━━━━━ Material shown ━━━━━

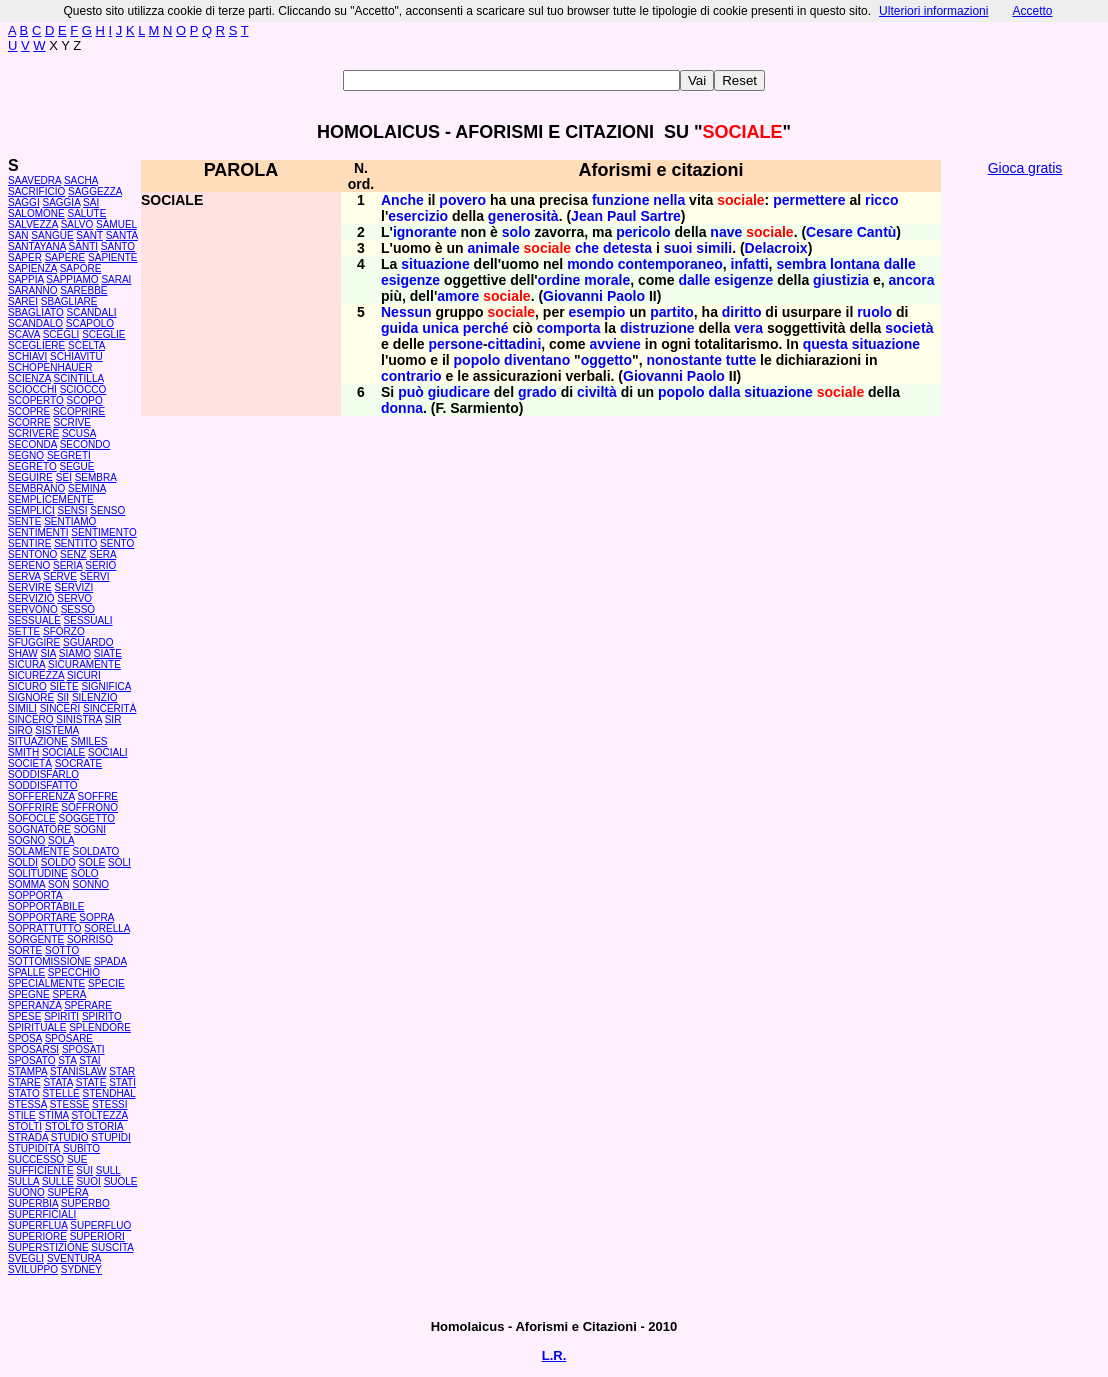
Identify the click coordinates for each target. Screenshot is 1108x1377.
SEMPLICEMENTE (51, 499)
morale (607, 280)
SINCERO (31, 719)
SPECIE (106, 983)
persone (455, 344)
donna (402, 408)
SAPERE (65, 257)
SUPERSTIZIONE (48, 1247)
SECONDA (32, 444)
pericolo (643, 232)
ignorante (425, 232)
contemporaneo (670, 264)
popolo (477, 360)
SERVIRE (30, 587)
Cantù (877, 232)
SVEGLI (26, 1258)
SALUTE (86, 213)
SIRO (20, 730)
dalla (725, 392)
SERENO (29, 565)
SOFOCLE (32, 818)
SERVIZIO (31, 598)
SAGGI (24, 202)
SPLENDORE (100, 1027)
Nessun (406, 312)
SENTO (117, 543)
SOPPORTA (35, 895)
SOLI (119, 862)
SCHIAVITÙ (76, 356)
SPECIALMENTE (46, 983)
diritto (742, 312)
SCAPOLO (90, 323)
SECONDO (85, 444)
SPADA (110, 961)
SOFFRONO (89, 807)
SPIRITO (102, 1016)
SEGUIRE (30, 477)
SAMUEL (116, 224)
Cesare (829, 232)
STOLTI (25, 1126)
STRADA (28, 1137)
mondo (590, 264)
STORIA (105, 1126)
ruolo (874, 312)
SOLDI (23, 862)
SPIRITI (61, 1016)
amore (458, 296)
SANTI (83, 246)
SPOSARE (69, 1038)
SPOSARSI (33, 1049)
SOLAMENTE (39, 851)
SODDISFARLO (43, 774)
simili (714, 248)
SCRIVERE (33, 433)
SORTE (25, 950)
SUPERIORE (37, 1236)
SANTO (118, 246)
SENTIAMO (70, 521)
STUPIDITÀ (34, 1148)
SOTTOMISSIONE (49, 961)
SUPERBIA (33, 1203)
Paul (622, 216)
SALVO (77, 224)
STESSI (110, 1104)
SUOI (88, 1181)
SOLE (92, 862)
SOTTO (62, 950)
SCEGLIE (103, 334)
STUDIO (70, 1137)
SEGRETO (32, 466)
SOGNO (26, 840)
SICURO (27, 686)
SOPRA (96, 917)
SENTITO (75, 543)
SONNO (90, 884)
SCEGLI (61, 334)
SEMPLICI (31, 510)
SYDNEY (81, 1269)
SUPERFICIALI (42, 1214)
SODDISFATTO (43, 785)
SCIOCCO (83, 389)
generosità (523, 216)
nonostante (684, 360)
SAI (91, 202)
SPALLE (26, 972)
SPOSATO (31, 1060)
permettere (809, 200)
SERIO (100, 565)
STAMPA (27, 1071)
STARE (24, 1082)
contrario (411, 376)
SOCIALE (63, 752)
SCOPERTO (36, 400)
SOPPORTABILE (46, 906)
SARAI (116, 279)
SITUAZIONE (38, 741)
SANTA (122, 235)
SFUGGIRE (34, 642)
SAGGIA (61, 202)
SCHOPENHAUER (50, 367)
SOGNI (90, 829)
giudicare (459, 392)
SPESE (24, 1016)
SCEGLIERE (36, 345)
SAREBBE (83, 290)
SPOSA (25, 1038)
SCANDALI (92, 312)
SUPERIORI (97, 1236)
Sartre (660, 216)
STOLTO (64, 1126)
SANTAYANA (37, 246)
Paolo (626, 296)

━━━━━
━━━━━ Material shown ━━━━━

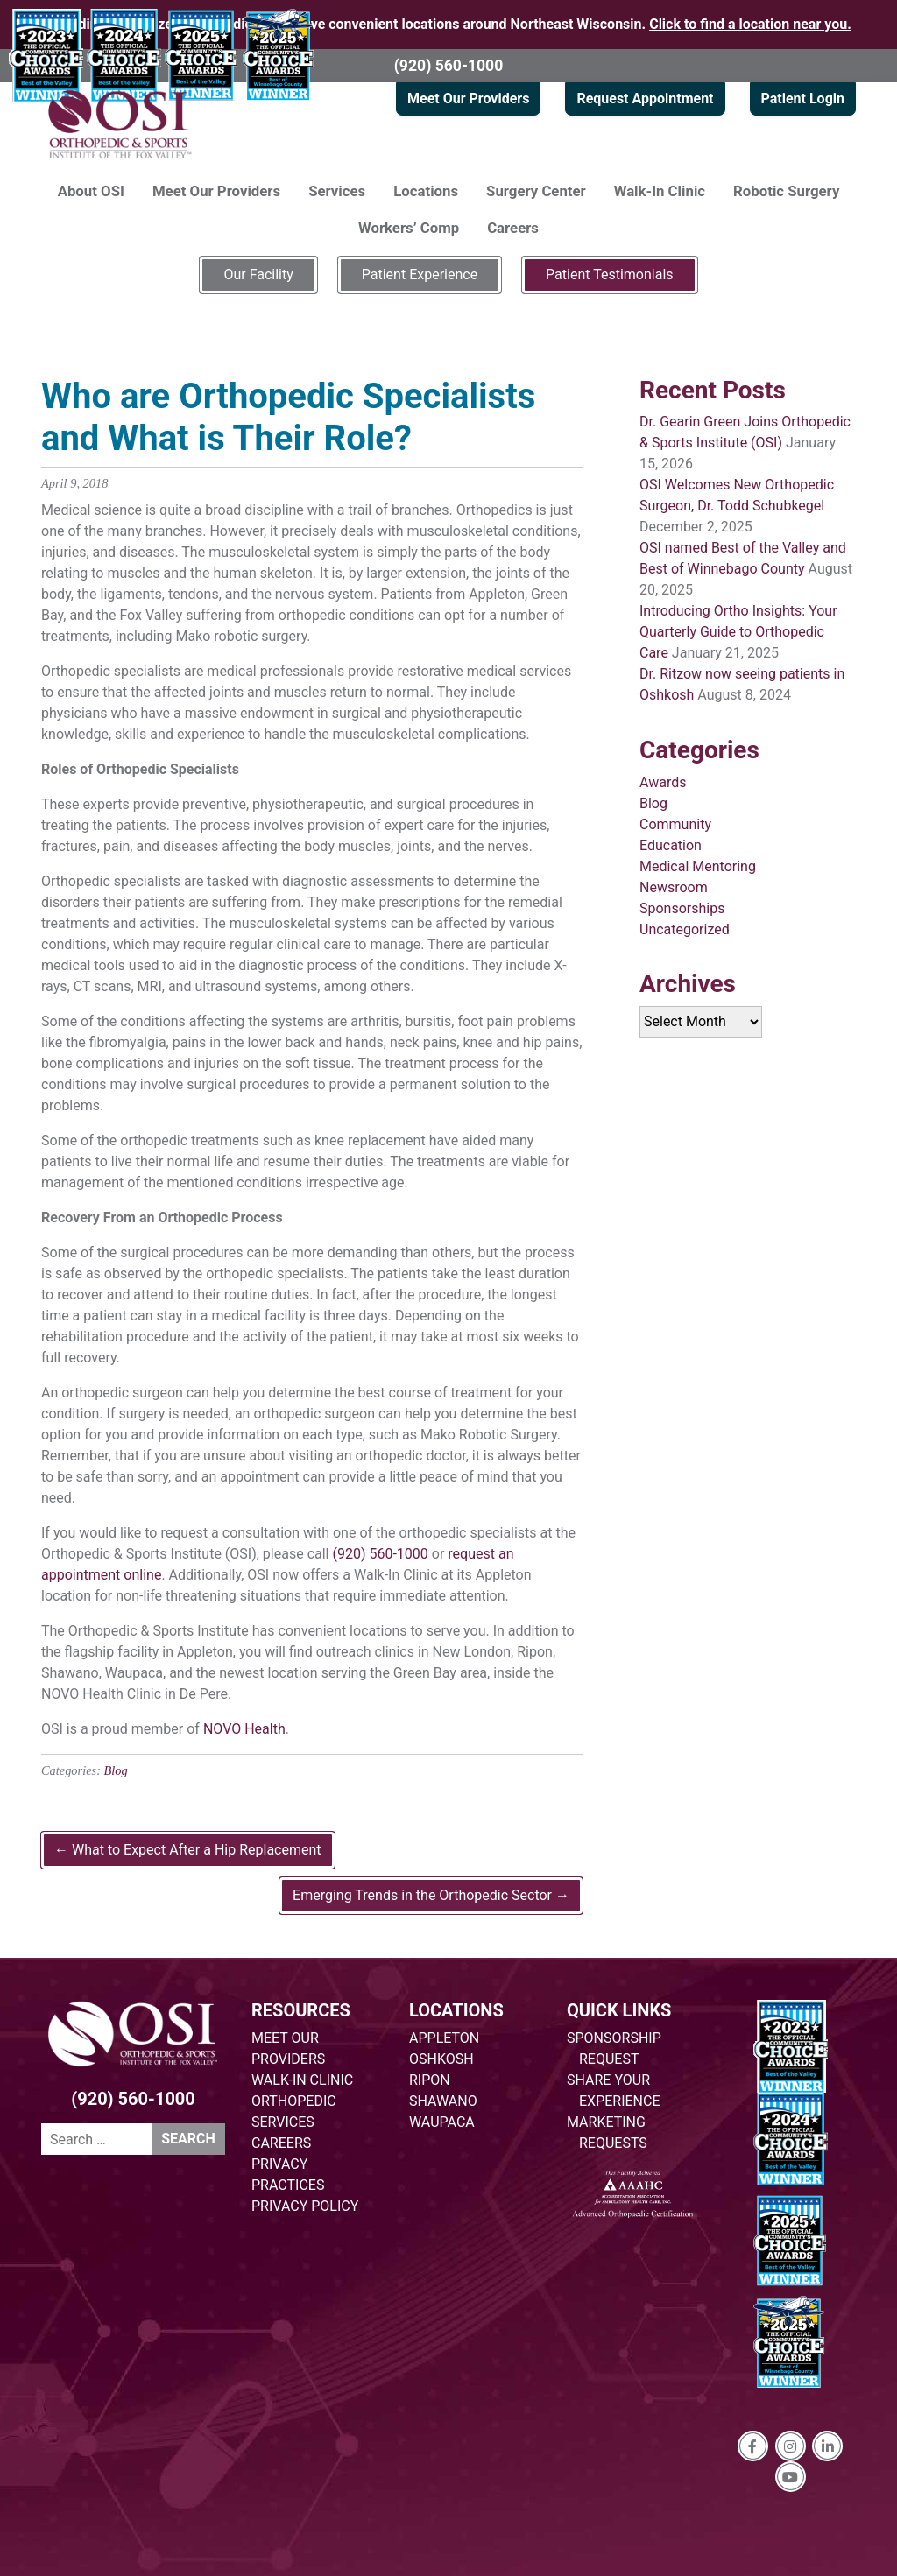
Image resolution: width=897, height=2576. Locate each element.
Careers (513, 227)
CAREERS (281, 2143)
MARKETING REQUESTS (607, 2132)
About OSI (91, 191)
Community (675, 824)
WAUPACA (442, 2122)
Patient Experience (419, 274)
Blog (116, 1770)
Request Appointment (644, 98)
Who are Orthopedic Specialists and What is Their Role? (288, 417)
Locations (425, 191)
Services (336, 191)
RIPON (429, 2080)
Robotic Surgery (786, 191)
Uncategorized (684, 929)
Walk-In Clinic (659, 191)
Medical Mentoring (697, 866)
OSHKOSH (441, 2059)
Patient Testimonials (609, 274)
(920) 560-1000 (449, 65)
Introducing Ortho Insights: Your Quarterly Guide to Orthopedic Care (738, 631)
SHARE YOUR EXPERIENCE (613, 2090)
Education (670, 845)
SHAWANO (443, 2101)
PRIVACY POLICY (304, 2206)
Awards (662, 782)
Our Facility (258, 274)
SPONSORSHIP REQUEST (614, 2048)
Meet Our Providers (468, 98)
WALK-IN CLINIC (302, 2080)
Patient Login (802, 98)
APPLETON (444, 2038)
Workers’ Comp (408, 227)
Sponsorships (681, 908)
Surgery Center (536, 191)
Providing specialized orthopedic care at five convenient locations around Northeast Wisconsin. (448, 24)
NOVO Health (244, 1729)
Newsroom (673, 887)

━━━━━

Instructions to follow: Reproduce only the lines above, starting at the line with "CAREERS (281, 2143)" and ending at the line with "Newsroom (673, 887)", exactly as written.

Exercise result:
CAREERS (281, 2143)
MARKETING REQUESTS (607, 2132)
About OSI (91, 191)
Community (675, 824)
WAUPACA (442, 2122)
Patient Experience (419, 274)
Blog (116, 1770)
Request Appointment (644, 98)
Who are Orthopedic Specialists and What is Their Role? (288, 417)
Locations (425, 191)
Services (336, 191)
RIPON (429, 2080)
Robotic Surgery (786, 191)
Uncategorized (684, 929)
Walk-In Clinic (659, 191)
Medical Mentoring (697, 866)
OSHKOSH (441, 2059)
Patient Testimonials (609, 274)
(920) 560-1000 (449, 65)
Introducing Ortho Insights: Your Quarterly Guide to Orthopedic Care (738, 631)
SHARE YOUR EXPERIENCE (613, 2090)
Education (670, 845)
SHAWANO (443, 2101)
PRIVACY POLICY (304, 2206)
Awards (662, 782)
Our Facility (258, 274)
SPONSORSHIP REQUEST (614, 2048)
Meet Our Providers (468, 98)
WALK-IN CLINIC (302, 2080)
Patient Login (802, 98)
APPLETON (444, 2038)
Workers’ Comp (408, 227)
Sponsorships (681, 908)
Surgery Center (536, 191)
Providing specialized orthopedic care at five convenient locations around Northeast Wisconsin. (448, 24)
NOVO Health (244, 1729)
Newsroom (673, 887)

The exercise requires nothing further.